Please write out only the lines running from the one with "I didn't do anything!" through the last line of the listing, each exactly as given.
*** Given entries ***
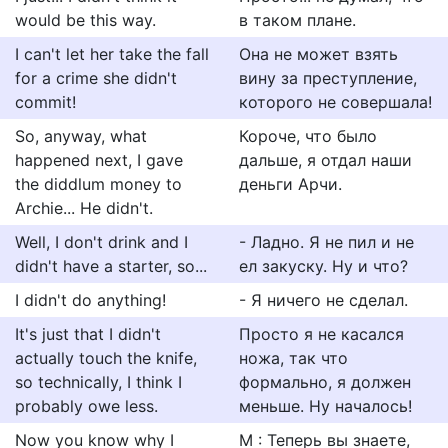
would be this way.
в таком плане.
I can't let her take the fall
Она не может взять
for a crime she didn't
вину за преступление,
commit!
которого не совершала!
So, anyway, what
Короче, что было
happened next, I gave
дальше, я отдал наши
the diddlum money to
деньги Арчи.
Archie... He didn't.
Well, I don't drink and I
- Ладно. Я не пил и не
didn't have a starter, so...
ел закуску. Ну и что?
I didn't do anything!
- Я ничего не сделал.
It's just that I didn't
Просто я не касался
actually touch the knife,
ножа, так что
so technically, I think I
формально, я должен
probably owe less.
меньше. Ну началось!
Now you know why I
М : Теперь вы знаете,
***
Solution to this task:
I didn't do anything!
- Я ничего не сделал.
It's just that I didn't
Просто я не касался
actually touch the knife,
ножа, так что
so technically, I think I
формально, я должен
probably owe less.
меньше. Ну началось!
Now you know why I
М : Теперь вы знаете,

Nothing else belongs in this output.